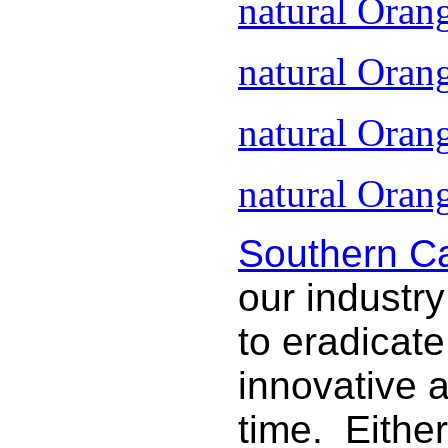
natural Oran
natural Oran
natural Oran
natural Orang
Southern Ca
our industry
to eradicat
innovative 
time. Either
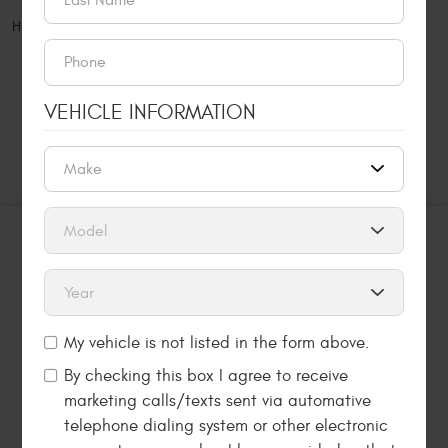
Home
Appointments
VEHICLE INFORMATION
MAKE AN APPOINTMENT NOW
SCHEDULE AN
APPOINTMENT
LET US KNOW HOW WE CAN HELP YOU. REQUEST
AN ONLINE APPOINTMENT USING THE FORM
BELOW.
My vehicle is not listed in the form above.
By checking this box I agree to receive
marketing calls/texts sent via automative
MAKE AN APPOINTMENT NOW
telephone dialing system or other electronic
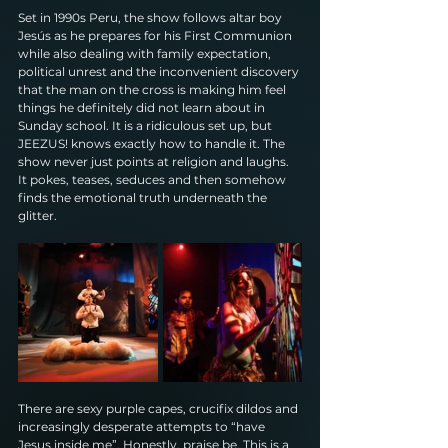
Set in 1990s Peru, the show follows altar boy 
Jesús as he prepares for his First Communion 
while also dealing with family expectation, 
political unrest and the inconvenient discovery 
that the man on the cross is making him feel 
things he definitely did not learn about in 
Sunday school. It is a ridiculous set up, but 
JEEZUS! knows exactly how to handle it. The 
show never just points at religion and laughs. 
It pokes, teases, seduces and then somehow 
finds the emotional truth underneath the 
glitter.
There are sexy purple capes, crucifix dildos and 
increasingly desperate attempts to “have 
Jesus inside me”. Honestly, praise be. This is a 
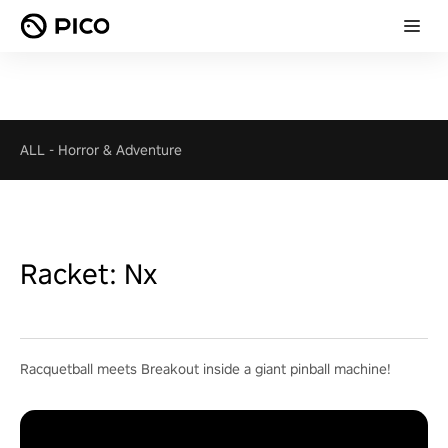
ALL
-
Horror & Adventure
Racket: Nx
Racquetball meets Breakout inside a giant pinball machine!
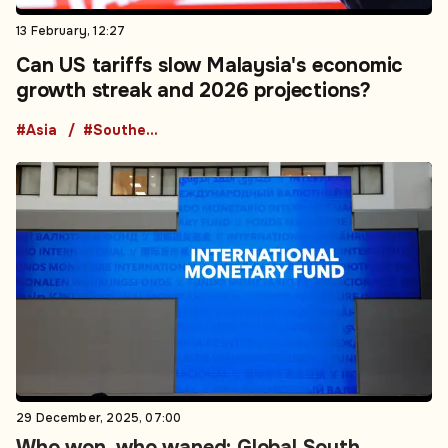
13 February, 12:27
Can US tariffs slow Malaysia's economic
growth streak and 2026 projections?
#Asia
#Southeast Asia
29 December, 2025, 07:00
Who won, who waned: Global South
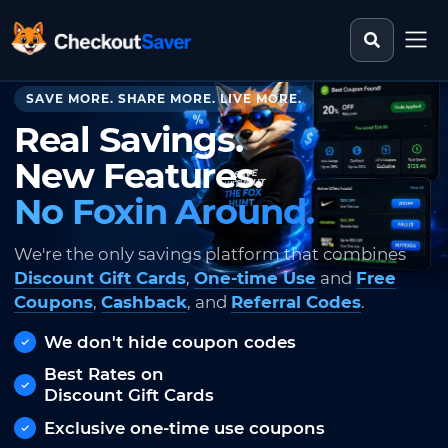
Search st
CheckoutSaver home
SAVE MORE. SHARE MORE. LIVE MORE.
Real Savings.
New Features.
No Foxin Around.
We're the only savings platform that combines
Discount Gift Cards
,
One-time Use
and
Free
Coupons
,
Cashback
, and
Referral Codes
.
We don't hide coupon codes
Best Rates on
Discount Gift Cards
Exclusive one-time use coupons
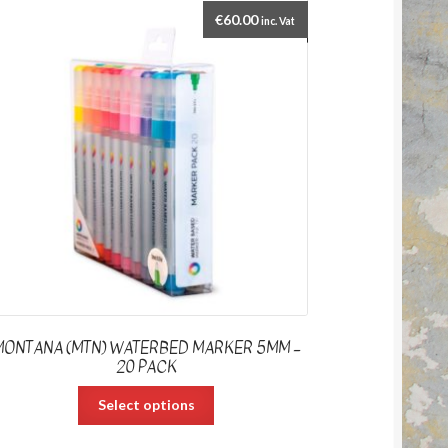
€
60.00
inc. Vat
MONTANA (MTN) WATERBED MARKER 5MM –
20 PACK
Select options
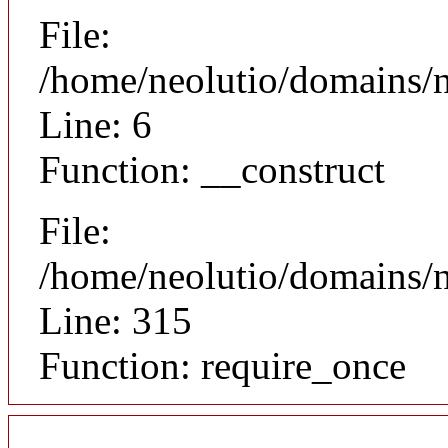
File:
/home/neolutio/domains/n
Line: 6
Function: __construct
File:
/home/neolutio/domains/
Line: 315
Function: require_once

------------

# WHAT IS BEING ASKED
The whole listing above, line by line, needs to be copied exactly, except for any images.

# WRITTEN RESPONSE
natural Oran
natural Oran
natural Oran
natural Orang
Southern Ca
our industry
to eradicat
innovative 
time. Either
Home
Appointments
VEHICLE INFORMATION
MAKE AN APPOINTMENT NOW
SCHEDULE AN
APPOINTMENT
LET US KNOW HOW WE CAN HELP YOU. REQUEST
AN ONLINE APPOINTMENT USING THE FORM
BELOW.
My vehicle is not listed in the form above.
By checking this box I agree to receive
marketing calls/texts sent via automative
MAKE AN APPOINTMENT NOW
telephone dialing system or other electronic
Set in 1990s Peru, the show follows altar boy 
Jesús as he prepares for his First Communion 
while also dealing with family expectation, 
political unrest and the inconvenient discovery 
that the man on the cross is making him feel 
things he definitely did not learn about in 
Sunday school. It is a ridiculous set up, but 
JEEZUS! knows exactly how to handle it. The 
show never just points at religion and laughs. 
It pokes, teases, seduces and then somehow 
finds the emotional truth underneath the 
glitter.
There are sexy purple capes, crucifix dildos and 
increasingly desperate attempts to “have 
Jesus inside me”. Honestly, praise be. This is a 
ALL
-
Horror & Adventure
Racket: Nx
Racquetball meets Breakout inside a giant pinball machine!
13 February, 12:27
Can US tariffs slow Malaysia's economic
growth streak and 2026 projections?
#Asia
#Southeast Asia
29 December, 2025, 07:00
Who won, who waned: Global South
Search st
CheckoutSaver home
SAVE MORE. SHARE MORE. LIVE MORE.
Real Savings.
New Features.
No Foxin Around.
We're the only savings platform that combines
Discount Gift Cards
,
One-time Use
and
Free
Coupons
,
Cashback
, and
Referral Codes
.
We don't hide coupon codes
Best Rates on
Discount Gift Cards
Exclusive one-time use coupons
€
60.00
inc. Vat
MONTANA (MTN) WATERBED MARKER 5MM –
20 PACK
Select options
File:
/home/neolutio/domains/n
Line: 6
Function: __construct
File:
/home/neolutio/domains/
Line: 315
Function: require_once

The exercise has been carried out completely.